Elliot Leven: Beilin’s letter to Abu Mazen dramatic, but rhetorical

By Elliot Leven, posted May 10, 2012

In an April 4 “open letter” to Abu Mazen, Israeli peace activist Yossi Beilin called on the Palestinian leader to dissolve the Palestinian Authority (PA) and to return full control of the West Bank to Israel. To date, Palestinian leaders have rejected this notion.
The letter was published in Foreign Policy magazine. Abu Mazen, also known as Mahmoud Abbas, has been president of the PA since Yasser Arafat died. The PA was established in 1994 as part of the Oslo peace accords. It was meant to be a temporary entity, which would exercise limited authority until an independent state of Palestine could be created by mutual agreement.
Beilin is a former Member of Knesset, and a leading Israeli “dove”. Among other things, he was the co-author of the 2003 Geneva Accord (or Geneva Initiative). This unofficial document was negotiated by Beilin and Yasser Abed Rabbo, acting as private citizens. It called for a two-state solution, and would have allowed Israel to keep 34 West Bank settlements, with the others being evacuated. One of the most famous fans of the Geneva Accord is Jimmy Carter.
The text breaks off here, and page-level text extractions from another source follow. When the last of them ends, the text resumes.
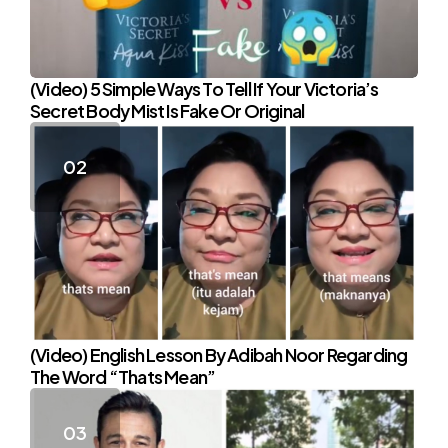
(Video) 5 Simple Ways To Tell If Your Victoria’s
Secret Body Mist Is Fake Or Original
(Video) English Lesson By Adibah Noor Regarding
The Word “Thats Mean”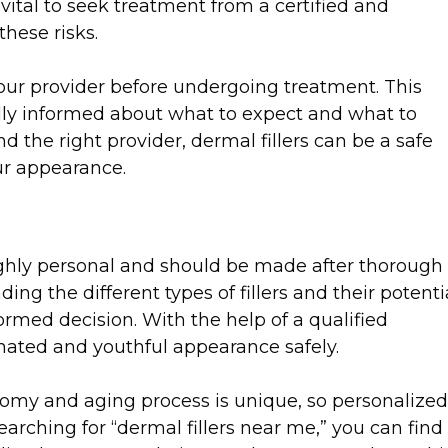
 vital to seek treatment from a certified and
hese risks.
 your provider before undergoing treatment. This
lly informed about what to expect and what to
d the right provider, dermal fillers can be a safe
ur appearance.
highly personal and should be made after thorough
ng the different types of fillers and their potenti
formed decision. With the help of a qualified
enated and youthful appearance safely.
omy and aging process is unique, so personalized
earching for “dermal fillers near me,” you can find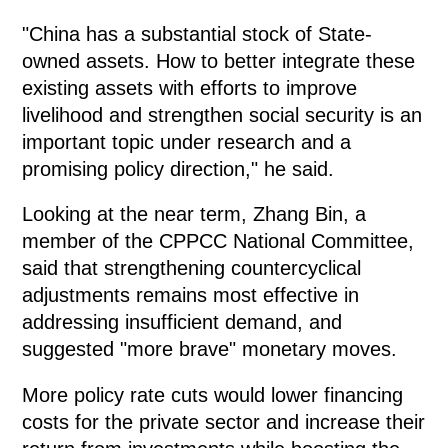
"China has a substantial stock of State-
owned assets. How to better integrate these
existing assets with efforts to improve
livelihood and strengthen social security is an
important topic under research and a
promising policy direction," he said.
Looking at the near term, Zhang Bin, a
member of the CPPCC National Committee,
said that strengthening countercyclical
adjustments remains most effective in
addressing insufficient demand, and
suggested "more brave" monetary moves.
More policy rate cuts would lower financing
costs for the private sector and increase their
In his open letter to Abu Mazen, Beilin called the status quo a “farce” and a “ticking time bomb”.   He implied that Israeli Prime Minister Benjamin Netanyahu, who loudly opposed the Oslo process from the beginning, is not serious about achieving a full peace between Israel and Palestine. Implicit in his open letter is Beilin’s feeling that the existence of the PA makes Netanyahu’s life easier. If the PA ceased to exist, and Israel were forced to take over all of the administrative tasks now handled by the PA, the status quo would be less pleasant for Israel, and Netanyahu’s life would be harder.
Also, the end of the PA would demand the attention of other nations, including most importantly the United States. Beilin also feels that Barack Obama is too content with the status quo, at least until America’s November presidential election is over.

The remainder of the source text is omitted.